• _EXERCISE OBJECTIVE_: Exactly the lines below from the one with "Official Facebook (639, 1275)" up to and including the one with "Library (901, 868)" make up the answer, with nothing else added.
BEGIN SUPPLIED MATERIAL
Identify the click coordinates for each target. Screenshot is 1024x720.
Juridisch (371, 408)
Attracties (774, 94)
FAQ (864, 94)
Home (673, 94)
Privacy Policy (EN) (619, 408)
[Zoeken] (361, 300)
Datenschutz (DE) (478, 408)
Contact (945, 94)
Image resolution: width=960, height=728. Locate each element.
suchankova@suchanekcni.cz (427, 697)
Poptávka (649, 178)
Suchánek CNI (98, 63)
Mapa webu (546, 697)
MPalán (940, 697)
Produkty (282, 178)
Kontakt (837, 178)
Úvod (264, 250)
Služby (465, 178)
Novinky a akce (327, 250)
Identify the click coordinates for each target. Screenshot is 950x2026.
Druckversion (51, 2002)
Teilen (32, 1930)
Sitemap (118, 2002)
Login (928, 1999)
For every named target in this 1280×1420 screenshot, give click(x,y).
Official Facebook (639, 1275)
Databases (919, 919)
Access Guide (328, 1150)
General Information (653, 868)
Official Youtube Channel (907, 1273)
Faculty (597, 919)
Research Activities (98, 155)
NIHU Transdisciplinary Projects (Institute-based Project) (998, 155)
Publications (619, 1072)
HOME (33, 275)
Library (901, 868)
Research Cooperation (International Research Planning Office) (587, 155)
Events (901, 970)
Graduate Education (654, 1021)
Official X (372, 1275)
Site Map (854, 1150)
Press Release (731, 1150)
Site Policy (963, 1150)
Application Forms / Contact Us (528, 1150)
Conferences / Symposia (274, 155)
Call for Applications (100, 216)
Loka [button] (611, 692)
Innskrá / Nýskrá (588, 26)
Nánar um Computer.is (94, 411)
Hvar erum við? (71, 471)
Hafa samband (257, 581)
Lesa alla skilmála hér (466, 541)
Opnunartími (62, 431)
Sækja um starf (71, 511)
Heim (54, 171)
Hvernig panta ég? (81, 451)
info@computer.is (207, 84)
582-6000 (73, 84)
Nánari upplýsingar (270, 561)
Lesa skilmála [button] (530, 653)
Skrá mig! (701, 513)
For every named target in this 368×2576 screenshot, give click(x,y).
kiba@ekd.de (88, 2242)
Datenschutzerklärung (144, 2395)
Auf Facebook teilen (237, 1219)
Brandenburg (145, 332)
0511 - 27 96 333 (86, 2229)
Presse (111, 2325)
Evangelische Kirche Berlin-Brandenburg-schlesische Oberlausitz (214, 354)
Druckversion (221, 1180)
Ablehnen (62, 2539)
END SUPPLIED MATERIAL
• _WRITTEN SOLUTION_:
Official Facebook (639, 1275)
Databases (919, 919)
Access Guide (328, 1150)
General Information (653, 868)
Official Youtube Channel (907, 1273)
Faculty (597, 919)
Research Activities (98, 155)
NIHU Transdisciplinary Projects (Institute-based Project) (998, 155)
Publications (619, 1072)
HOME (33, 275)
Library (901, 868)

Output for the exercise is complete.